Start of Dataset records

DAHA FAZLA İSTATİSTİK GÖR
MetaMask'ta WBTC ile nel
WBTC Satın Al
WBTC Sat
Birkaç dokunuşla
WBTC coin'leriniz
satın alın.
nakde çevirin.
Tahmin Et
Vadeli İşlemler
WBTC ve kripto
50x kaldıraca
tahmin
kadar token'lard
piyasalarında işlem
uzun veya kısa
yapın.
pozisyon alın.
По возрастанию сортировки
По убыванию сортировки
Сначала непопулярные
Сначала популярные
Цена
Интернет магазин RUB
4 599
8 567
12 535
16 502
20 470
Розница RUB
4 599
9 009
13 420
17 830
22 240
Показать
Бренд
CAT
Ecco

End of Dataset records
Start of Dataset records

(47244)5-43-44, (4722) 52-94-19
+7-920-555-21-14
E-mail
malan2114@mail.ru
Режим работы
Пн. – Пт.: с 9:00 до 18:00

End of Dataset records

What this task involves:
Using the material above, find each line that holds "WBTC" and copy that line.

Result of the exercise:
MetaMask'ta WBTC ile nel
WBTC Satın Al
WBTC Sat
WBTC coin'leriniz
WBTC ve kripto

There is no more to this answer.